WHAT TO WORK ON:
The lines in the listing below are to be given again exactly, starting at the line holding "SIMILAR PRODUCTS" and ending at the line holding "Use chat, activity". Do not include pictures.

EXTRACTED ENTRIES:
*** Begin section ***
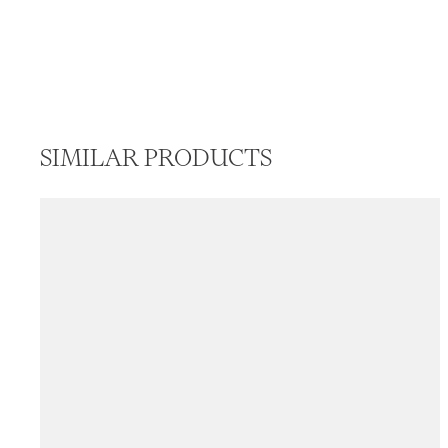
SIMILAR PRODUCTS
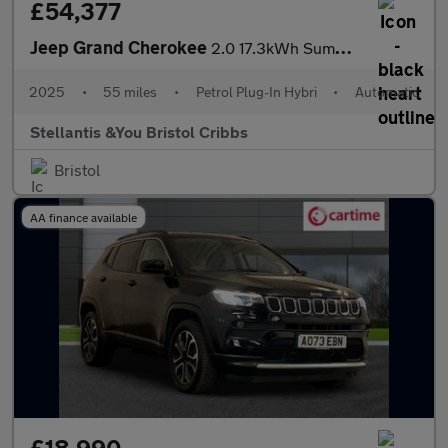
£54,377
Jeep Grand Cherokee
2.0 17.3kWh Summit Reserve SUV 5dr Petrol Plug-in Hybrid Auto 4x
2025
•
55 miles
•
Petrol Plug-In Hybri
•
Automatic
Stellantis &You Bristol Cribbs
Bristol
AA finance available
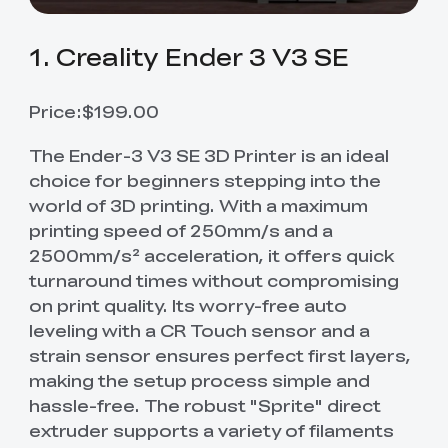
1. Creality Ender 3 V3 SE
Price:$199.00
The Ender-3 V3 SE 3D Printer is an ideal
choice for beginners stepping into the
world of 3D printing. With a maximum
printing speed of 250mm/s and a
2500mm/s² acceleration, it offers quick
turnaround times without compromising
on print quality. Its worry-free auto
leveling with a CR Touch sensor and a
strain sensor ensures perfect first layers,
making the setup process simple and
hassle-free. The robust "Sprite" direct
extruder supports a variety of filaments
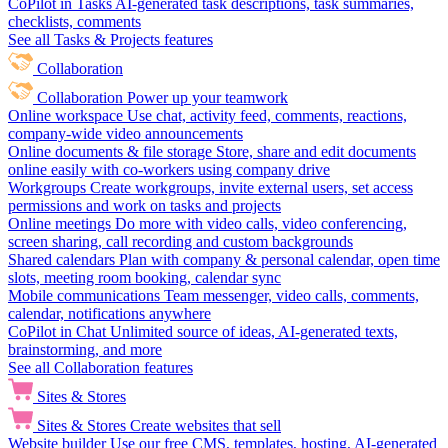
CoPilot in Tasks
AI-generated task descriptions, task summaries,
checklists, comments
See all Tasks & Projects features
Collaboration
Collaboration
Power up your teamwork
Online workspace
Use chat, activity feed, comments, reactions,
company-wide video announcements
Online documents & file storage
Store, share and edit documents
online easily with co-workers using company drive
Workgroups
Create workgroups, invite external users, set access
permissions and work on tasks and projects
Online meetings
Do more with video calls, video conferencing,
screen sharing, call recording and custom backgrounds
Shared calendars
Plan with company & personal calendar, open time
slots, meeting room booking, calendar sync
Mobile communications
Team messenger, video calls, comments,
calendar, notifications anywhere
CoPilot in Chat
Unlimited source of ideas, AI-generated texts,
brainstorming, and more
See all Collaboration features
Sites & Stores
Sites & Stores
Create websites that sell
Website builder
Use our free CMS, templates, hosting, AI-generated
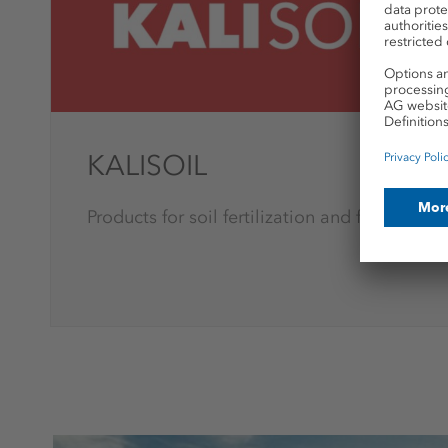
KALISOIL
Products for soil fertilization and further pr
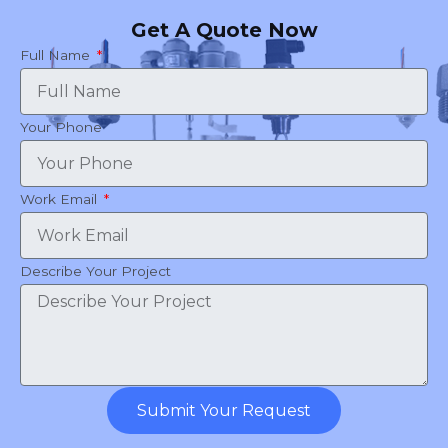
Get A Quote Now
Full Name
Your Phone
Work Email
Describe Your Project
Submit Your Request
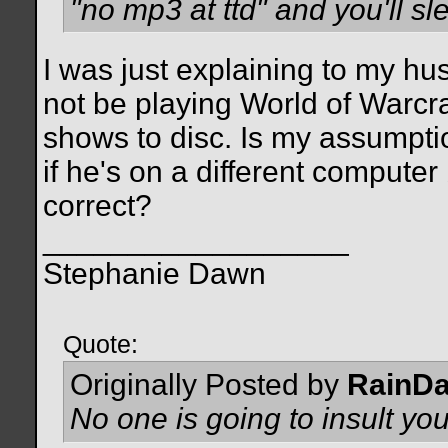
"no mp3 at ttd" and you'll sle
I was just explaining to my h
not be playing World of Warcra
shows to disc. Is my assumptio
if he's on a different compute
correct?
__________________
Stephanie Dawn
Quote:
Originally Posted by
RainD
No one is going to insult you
*** End section ***
*** Begin section ***
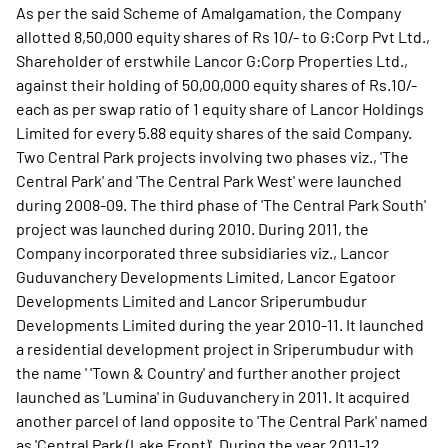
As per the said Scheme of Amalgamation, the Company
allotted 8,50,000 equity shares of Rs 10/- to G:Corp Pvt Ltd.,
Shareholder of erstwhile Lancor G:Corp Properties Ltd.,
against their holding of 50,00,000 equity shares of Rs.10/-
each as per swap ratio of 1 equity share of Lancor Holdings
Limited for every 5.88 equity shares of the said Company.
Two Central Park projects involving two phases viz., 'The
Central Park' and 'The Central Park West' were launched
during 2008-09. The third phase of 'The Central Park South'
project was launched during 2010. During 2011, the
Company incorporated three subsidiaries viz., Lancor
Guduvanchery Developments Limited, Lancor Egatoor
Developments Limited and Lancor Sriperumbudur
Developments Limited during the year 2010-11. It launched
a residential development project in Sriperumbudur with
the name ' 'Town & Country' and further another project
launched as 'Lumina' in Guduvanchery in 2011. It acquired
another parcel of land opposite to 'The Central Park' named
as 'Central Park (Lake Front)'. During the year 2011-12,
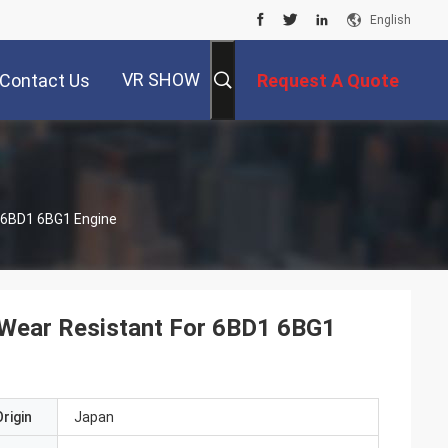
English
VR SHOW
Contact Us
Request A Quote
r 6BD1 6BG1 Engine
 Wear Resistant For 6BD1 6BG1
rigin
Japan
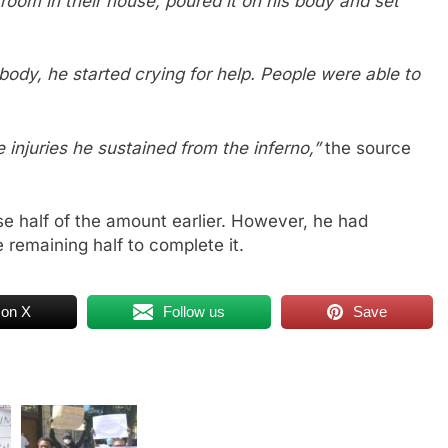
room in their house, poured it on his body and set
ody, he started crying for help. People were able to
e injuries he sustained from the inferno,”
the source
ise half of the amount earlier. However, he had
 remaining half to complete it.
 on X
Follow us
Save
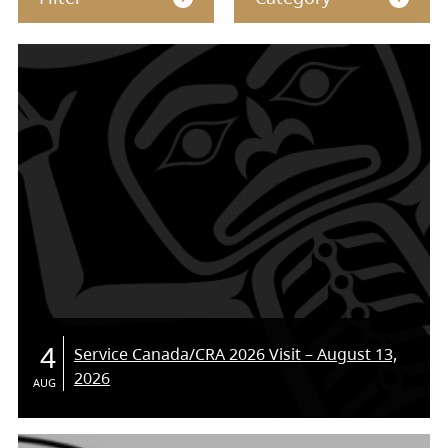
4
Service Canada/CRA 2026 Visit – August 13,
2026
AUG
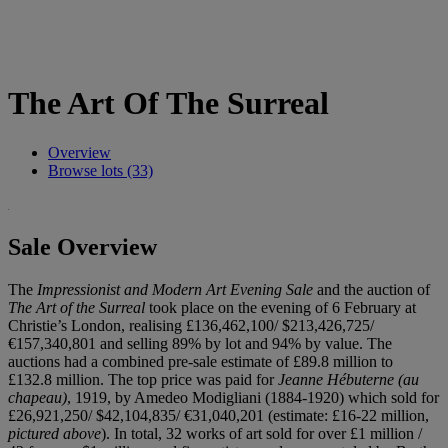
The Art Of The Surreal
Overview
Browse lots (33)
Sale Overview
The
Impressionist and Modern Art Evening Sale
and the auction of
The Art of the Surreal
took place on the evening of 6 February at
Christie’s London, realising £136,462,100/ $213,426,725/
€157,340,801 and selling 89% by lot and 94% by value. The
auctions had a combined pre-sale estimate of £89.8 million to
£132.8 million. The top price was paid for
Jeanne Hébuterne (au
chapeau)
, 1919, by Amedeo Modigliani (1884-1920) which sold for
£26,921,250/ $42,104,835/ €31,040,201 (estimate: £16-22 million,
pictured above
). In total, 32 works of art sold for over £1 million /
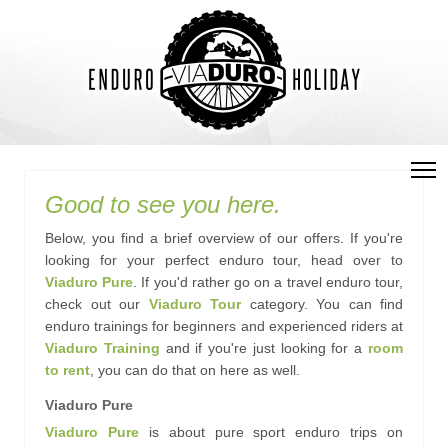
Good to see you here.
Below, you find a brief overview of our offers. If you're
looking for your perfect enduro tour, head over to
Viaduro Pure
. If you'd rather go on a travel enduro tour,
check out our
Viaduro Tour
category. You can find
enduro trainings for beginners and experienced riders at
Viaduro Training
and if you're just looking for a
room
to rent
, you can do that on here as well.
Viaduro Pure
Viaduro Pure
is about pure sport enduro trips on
*** End section ***
*** Begin section ***
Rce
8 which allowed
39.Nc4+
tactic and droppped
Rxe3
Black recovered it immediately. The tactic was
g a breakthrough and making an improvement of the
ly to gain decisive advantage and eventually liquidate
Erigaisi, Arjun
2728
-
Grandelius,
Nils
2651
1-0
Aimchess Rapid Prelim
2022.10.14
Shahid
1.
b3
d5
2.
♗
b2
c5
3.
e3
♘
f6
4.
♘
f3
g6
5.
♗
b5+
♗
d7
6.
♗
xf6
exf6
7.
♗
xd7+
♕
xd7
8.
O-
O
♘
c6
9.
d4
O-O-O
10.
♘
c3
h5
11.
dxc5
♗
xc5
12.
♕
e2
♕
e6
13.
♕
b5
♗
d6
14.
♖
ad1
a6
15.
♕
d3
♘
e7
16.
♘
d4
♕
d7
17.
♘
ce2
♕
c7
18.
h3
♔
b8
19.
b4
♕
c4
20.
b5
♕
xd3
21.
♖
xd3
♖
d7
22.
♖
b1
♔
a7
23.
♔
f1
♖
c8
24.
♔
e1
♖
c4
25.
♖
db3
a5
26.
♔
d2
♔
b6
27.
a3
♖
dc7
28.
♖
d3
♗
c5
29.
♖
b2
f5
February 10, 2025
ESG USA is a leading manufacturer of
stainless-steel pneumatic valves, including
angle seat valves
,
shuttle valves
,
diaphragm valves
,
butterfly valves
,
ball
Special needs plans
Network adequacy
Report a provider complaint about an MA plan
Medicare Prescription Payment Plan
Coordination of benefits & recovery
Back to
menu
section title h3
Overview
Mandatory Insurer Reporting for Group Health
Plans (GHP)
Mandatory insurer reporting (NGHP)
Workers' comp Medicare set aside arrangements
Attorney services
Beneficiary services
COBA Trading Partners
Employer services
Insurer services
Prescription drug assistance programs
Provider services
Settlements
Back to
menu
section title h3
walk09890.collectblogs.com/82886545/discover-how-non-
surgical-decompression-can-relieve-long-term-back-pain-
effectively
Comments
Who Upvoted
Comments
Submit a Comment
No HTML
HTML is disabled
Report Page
*** End section ***
RESPONSE FOR THIS EXERCISE:
SIMILAR PRODUCTS
£54,377
Jeep Grand Cherokee
2.0 17.3kWh Summit Reserve SUV 5dr Petrol Plug-in Hybrid Auto 4x
2025
•
55 miles
•
Petrol Plug-In Hybri
•
Automatic
Stellantis &You Bristol Cribbs
Bristol
AA finance available
1. Creality Ender 3 V3 SE
Price:$199.00
The Ender-3 V3 SE 3D Printer is an ideal
choice for beginners stepping into the
world of 3D printing. With a maximum
printing speed of 250mm/s and a
2500mm/s² acceleration, it offers quick
turnaround times without compromising
on print quality. Its worry-free auto
leveling with a CR Touch sensor and a
strain sensor ensures perfect first layers,
making the setup process simple and
hassle-free. The robust "Sprite" direct
extruder supports a variety of filaments
CoPilot in Tasks
AI-generated task descriptions, task summaries,
checklists, comments
See all Tasks & Projects features
Collaboration
Collaboration
Power up your teamwork
Online workspace
Use chat, activity feed, comments, reactions,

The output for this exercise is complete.